How does TOTAL balance the need for operational integrity within the company against the need to manage costs, particularly in deepwater operations?
Operational integrity and cost management go hand in hand. Within TOTAL, the backbone of operational integrity is our company’s Referential – a set of company rules, specifications and manuals. TOTAL has developed a number of company rules and manuals that document our experience and the industry’s experience. Today we have around 450 or 500 company rules by which our colleague drillers in the field have to abide.
When our engineers are faced with a situation where compliance with a company rule will entail costs that can possibly be saved while keeping risk to an acceptable level, they study the issue and can prepare a formal dispensation file identifying the mitigation measures that are proposed to satisfy safety requirements while not abiding with this particular company rule.
This file is sent to a group of senior specialists who review it and issue a recommendation to myself. I take the final decision to accept or not the requests for dispensation. This system has been in operation for many years in TOTAL drilling operations and has proven to be pretty efficient to minimize costs while taking no compromise on safety objectives.

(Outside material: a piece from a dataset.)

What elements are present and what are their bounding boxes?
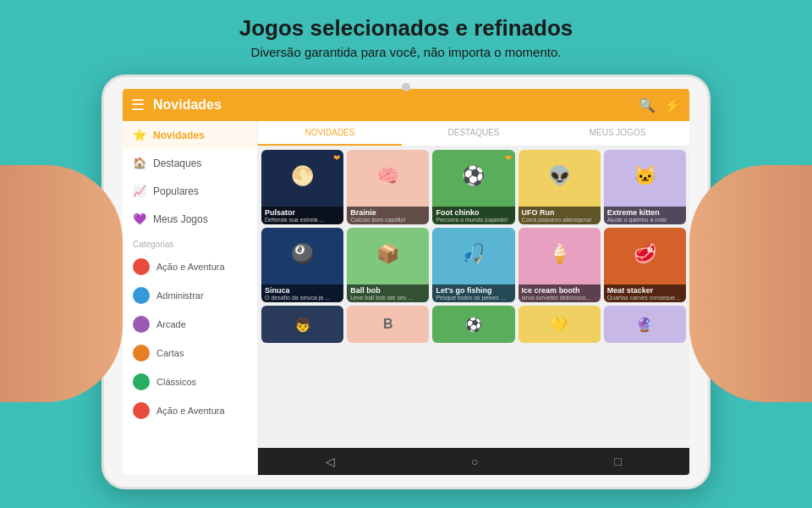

Are you making use of remote operations centers to manage your drilling/completion operations?
It has never been very attractive to TOTAL. While the cost of remote operation centers is clear, the benefits are not really obvious to us.
TOTAL remains a very decentralized drilling team, and in headquarters, we have a more support role to our operations in the field. We still believe strongly in empowering our COC and engineers on site, and the support we provide from headquarters is ad-hoc support on certain fields of expertise, which could be testing or cementing or rock mechanics. In addition, we have a team of experts in headquarters who are ready to be mobilized should an operation become critical in an affiliate.
In 2013, what are some of the new challenges that you’re encountering when drilling and completing your wells or in well intervention?
What we’re seeing clearly in 2013 is another period of growth with all the associated challenges. We’re seeing a larger proportion of untrained or insufficiently trained personnel. We’re seeing growth in the activity of equipment suppliers, which they’re struggling to respond to. We’re seeing delayed delivery times and a drop in quality.
We’re also seeing opportunistic rates from our drilling contractors. These challenges – personnel, quality of delivery by suppliers and the opportunistic market rates – are symptomatic of a period of large growth.
On the technological side, have there been any innovations you’ve come across in the last year?
From the last three years, the one technology that has had the strongest impact on our capacity to deliver is the MPD system that allows us to safely deliver wells that were not feasible some years ago. Now we can drill through narrow mud weight windows and without the problems we had in the past.
Do you foresee MPD playing a bigger role in the coming year?
Yes, MPD has become or will become an unavoidable tool for any operation on a HPHT well, where we drill very close to the limits. Everybody involved in HPHT drilling will have to use MPD if they want to reach the limit.
It’s a big system. It’s expensive; it’s complex. I suppose like every new technology or technique, it’ll just get simpler, cheaper and smaller.